A researcher estimates returns to job training by comparing wages of program completers to non-participants. Participants were more motivated and job-ready before the program. What is the problem with this estimate?
AIt underestimates the treatment effect because participants are harder to train
BIt overestimates the treatment effect because participants had higher baseline wages even without training
CIt is unbiased as long as the researcher controls for age and education
DIt is valid because the comparison uses the same time period
The naive estimator confounds the training effect with pre-existing differences. More motivated workers would earn more even without training — E[Y(0)|D=1] > E[Y(0)|D=0] — so the control group underrepresents what participants would have earned absent treatment. The bias is positive: the naive estimate overstates the causal effect. Controlling for observable characteristics (option C) only helps if motivation is fully captured by those observables — in practice, motivation is typically unobserved.
Question 2 Multiple Choice
A researcher matches treated and control units on age, education, and prior employment, achieving covariate balance. This guarantees the treatment effect estimate is free of selection bias.
ATrue — matching on all relevant covariates removes all forms of selection bias
BFalse — matching only balances observed covariates; unobserved differences may remain
CTrue — as long as the matched groups are large enough, unobserved differences cancel out
DFalse — matching never reduces bias; only random assignment can
Matching balances the distribution of observed covariates between treated and control groups, addressing selection on observables. But it does nothing for selection on unobservables — unmeasured differences (motivation, ambition, health) may still differ systematically between groups. A well-matched study can still have severe selection bias if an important confounder is unmeasured. This is why causal inference often requires IV, DiD, or RD when selection on unobservables is plausible.
Question 3 True / False
Selection bias occurs primarily when researchers use data collected non-randomly; using large datasets eliminates the problem.
TTrue
FFalse
Answer: False
False. Selection bias is about the mechanism by which units enter treatment, not the size of the dataset. A massive observational dataset can have severe selection bias if those who choose treatment differ systematically from those who don't. The solution is not more data but an identification strategy that addresses how units self-selected into treatment — random assignment, an instrument, a discontinuity, or differencing.
Question 4 True / False
Positive selection bias causes the naive treatment effect estimator to overstate the true causal effect.
TTrue
FFalse
Answer: True
True. Formally, naive estimator = ATT + selection bias, where selection bias = E[Y(0)|D=1] − E[Y(0)|D=0]. Positive selection means the treated group would have had better outcomes even without treatment, so the selection bias term is positive and the naive estimate exceeds the true ATT. The job training example illustrates this: more motivated workers earn more even without training, inflating the apparent program effect.
Question 5 Short Answer
Explain the difference between selection on observables and selection on unobservables, and why the distinction determines which identification strategy is appropriate.
Think about your answer, then reveal below.
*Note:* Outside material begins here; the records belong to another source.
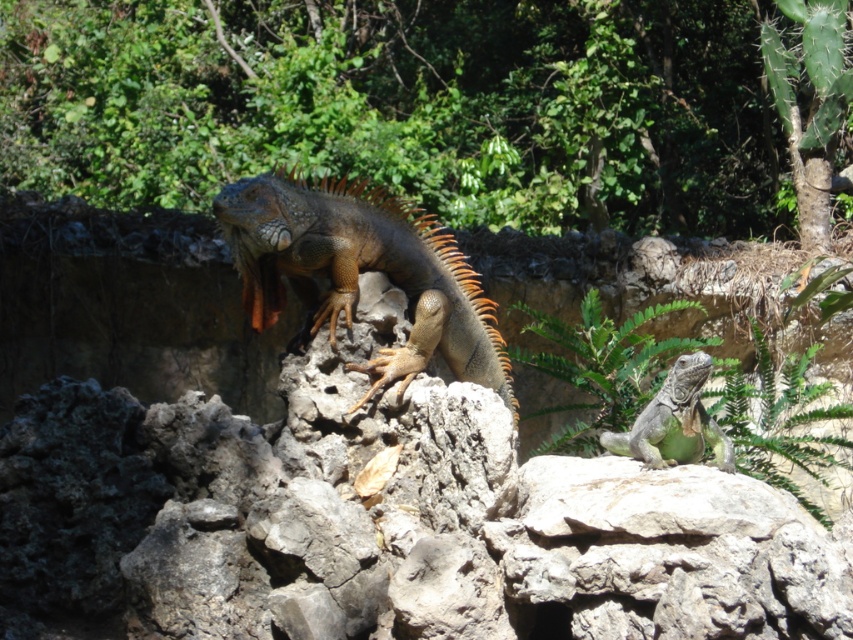 You are a wildlife photographer aiming to capture both the shiny brown iguana at center and the green scaly lizard at center in a single shot. Based on their positions, which one is positioned higher in the frame?

The shiny brown iguana at center is located above the green scaly lizard at center, so it is positioned higher in the frame.

In the scene shown: Based on the coordinates provided, where is the shiny brown iguana at center located in the image?

The shiny brown iguana at center is located at the coordinates point (361, 269). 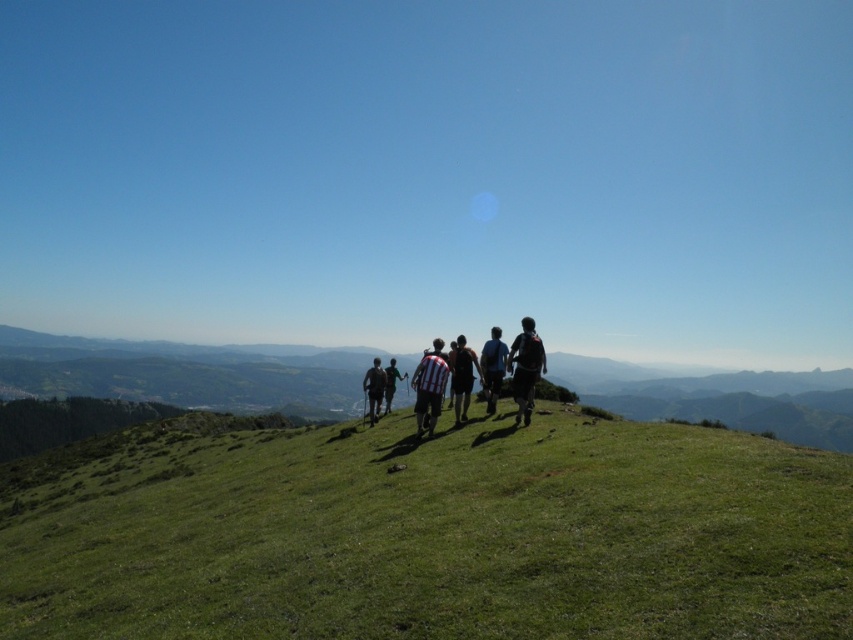 You are a hiker who wants to know if your dark blue backpack at center can fit through a narrow trail passage that your black fabric backpack at center can already pass through. Can it?

The dark blue backpack at center might be wider than black fabric backpack at center, so it may not fit through the passage that the black fabric backpack at center can pass through.

You are a hiker trying to decide where to place your dark gray backpack at center so it doesn not get buried by the green grassy hillside at center. Based on the scene, which object is larger and should you place the backpack to the side of it or behind it?

The green grassy hillside at center is bigger than the dark gray backpack at center. To prevent the backpack from being buried, you should place it to the side of the green grassy hillside at center since it is larger.

In the scene shown: You are a hiker standing at the starting point and see the green grassy hillside at center and the striped jersey at center ahead of you. Which object is closer to you?

The striped jersey at center is closer because it is only 7.98 meters away from the green grassy hillside at center, which is further away. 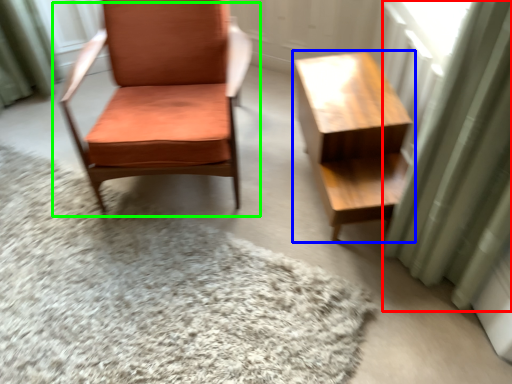 Question: Which is farther away from curtain (highlighted by a red box)? table (highlighted by a blue box) or chair (highlighted by a green box)?

Choices:
 (A) table
 (B) chair

Answer: (B) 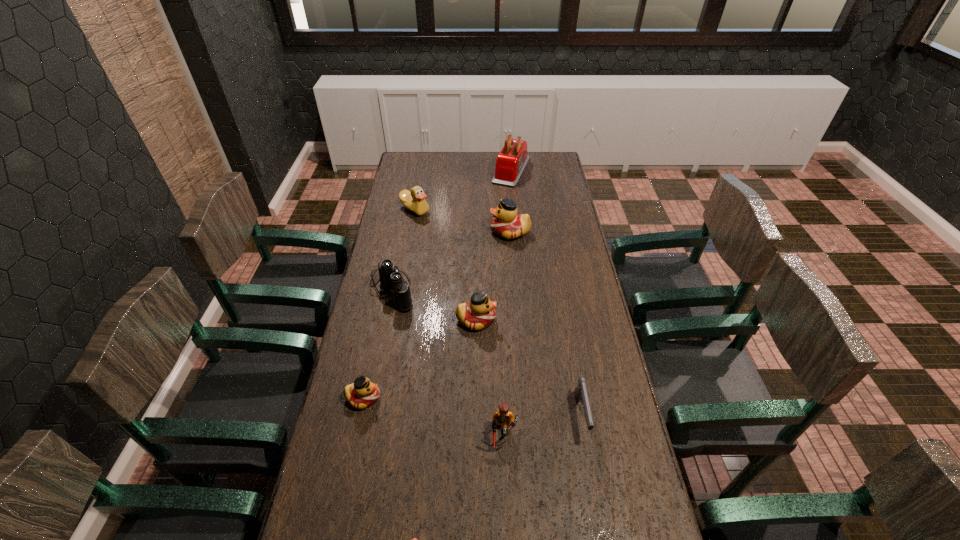 Locate an element on the screen. The image size is (960, 540). duck that is the fourth nearest to the smaller beige duck is located at coordinates (414, 200).

Where is `duck that stands as the second closest to the red toaster`? The width and height of the screenshot is (960, 540). duck that stands as the second closest to the red toaster is located at coordinates (414, 200).

Find the location of `the closest red duck to the pistol`. the closest red duck to the pistol is located at coordinates (479, 313).

You are a GUI agent. You are given a task and a screenshot of the screen. Output one action in this format:
    pyautogui.click(x=<x>, y=<y>)
    Task: Click on the red duck that is the closest to the tallest duck
    
    Given the screenshot: What is the action you would take?
    pyautogui.click(x=479, y=313)

Locate an element on the screen. This screenshot has width=960, height=540. free region that satisfies the following two spatial constraints: 1. on the face of the tallest duck; 2. holding a crossbow in the hands of the Lego is located at coordinates (526, 435). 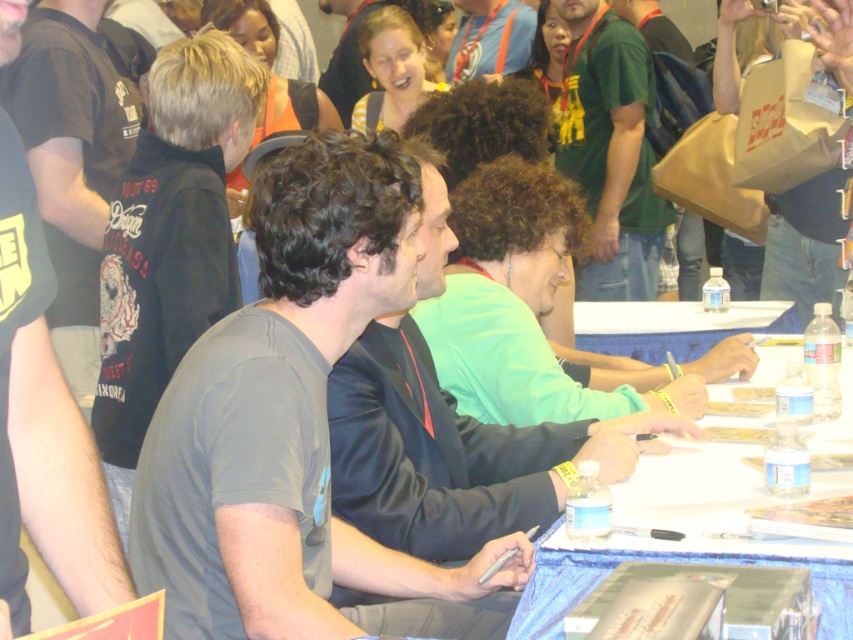 At what (x,y) coordinates should I click in order to perform the action: click on green fabric shirt at upper center. Please return your answer as a coordinate pair (x, y). The height and width of the screenshot is (640, 853). Looking at the image, I should click on (610, 150).

How much distance is there between green fabric shirt at upper center and matte black shirt at upper center?

A distance of 1.03 meters exists between green fabric shirt at upper center and matte black shirt at upper center.

Locate an element on the screen. This screenshot has height=640, width=853. green fabric shirt at upper center is located at coordinates (610, 150).

The width and height of the screenshot is (853, 640). In order to click on green fabric shirt at upper center in this screenshot , I will do `click(610, 150)`.

Measure the distance between black t-shirt at left and green fabric shirt at upper center.

12.49 feet

Who is more distant from viewer, (35, 236) or (608, 60)?

The point (608, 60) is more distant.

Who is more forward, [49,353] or [641,38]?

Point [49,353] is more forward.

The width and height of the screenshot is (853, 640). Identify the location of black t-shirt at left. (51, 424).

Can you confirm if gray matte t-shirt at center is shorter than black t-shirt at left?

No.

Describe the element at coordinates (293, 428) in the screenshot. The height and width of the screenshot is (640, 853). I see `gray matte t-shirt at center` at that location.

Between point (242, 426) and point (102, 540), which one is positioned behind?

The point (242, 426) is more distant.

The image size is (853, 640). In order to click on gray matte t-shirt at center in this screenshot , I will do `click(293, 428)`. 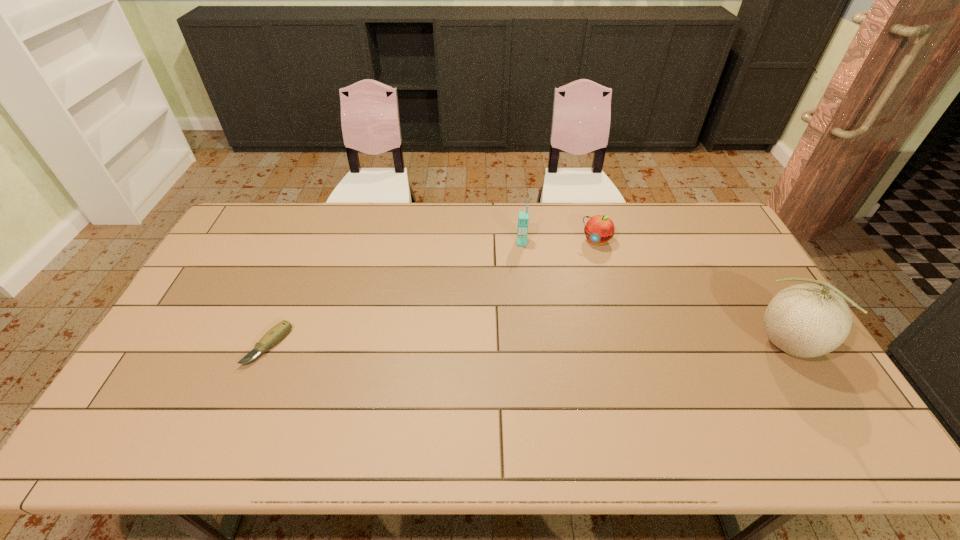 Where is `empty space that is in between the leftmost object and the second tallest object`? The height and width of the screenshot is (540, 960). empty space that is in between the leftmost object and the second tallest object is located at coordinates (395, 294).

I want to click on free spot between the third object from left to right and the tallest object, so click(x=692, y=293).

Identify the location of free space between the second shortest object and the pocketknife. (432, 293).

Locate which object is the closest to the cantaloup. Please provide its 2D coordinates. Your answer should be formatted as a tuple, i.e. [(x, y)], where the tuple contains the x and y coordinates of a point satisfying the conditions above.

[(599, 229)]

Choose which object is the nearest neighbor to the leftmost object. Please provide its 2D coordinates. Your answer should be formatted as a tuple, i.e. [(x, y)], where the tuple contains the x and y coordinates of a point satisfying the conditions above.

[(523, 218)]

The width and height of the screenshot is (960, 540). Find the location of `vacant area in the image that satisfies the following two spatial constraints: 1. on the back side of the apple; 2. on the right side of the cellular telephone`. vacant area in the image that satisfies the following two spatial constraints: 1. on the back side of the apple; 2. on the right side of the cellular telephone is located at coordinates (521, 241).

Identify the location of vacant space that satisfies the following two spatial constraints: 1. on the back side of the third object from left to right; 2. on the right side of the third object from right to left. (521, 241).

Identify the location of vacant point that satisfies the following two spatial constraints: 1. on the front side of the cellular telephone; 2. on the left side of the cantaloup. The height and width of the screenshot is (540, 960). (532, 346). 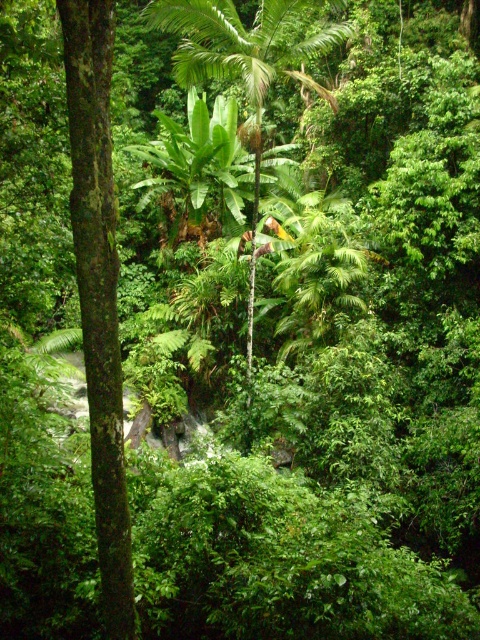 Question: Can you confirm if green rough bark tree at left is positioned to the left of green leafy palm tree at center?

Choices:
 (A) yes
 (B) no

Answer: (A)

Question: Does green rough bark tree at left have a larger size compared to green leafy palm tree at center?

Choices:
 (A) no
 (B) yes

Answer: (A)

Question: Is green rough bark tree at left smaller than green leafy palm tree at center?

Choices:
 (A) yes
 (B) no

Answer: (A) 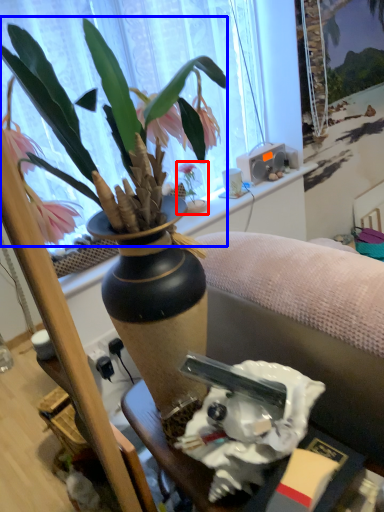 Question: Which point is closer to the camera, houseplant (highlighted by a red box) or flower (highlighted by a blue box)?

Model answer: Selection on observables means that conditional on measured covariates X, treatment assignment is independent of potential outcomes — all confounders are captured in X. Controlling for X via regression or matching recovers an unbiased estimate. Selection on unobservables means treated and control groups differ in unmeasured ways that also affect outcomes. No amount of conditioning on observed variables fixes this — you need a quasi-experimental strategy: instrumental variables exploit external variation in treatment assignment; difference-in-differences removes fixed group-level confounders; regression discontinuity exploits threshold-based assignment.
The distinction determines what tools can credibly identify a causal effect. If all confounders are measured, the conditional independence assumption is plausible and standard methods work. If important confounders are unobserved, the treatment variable remains endogenous even after conditioning, and you need a strategy that creates plausibly exogenous variation in treatment. This is the core challenge of observational causal inference.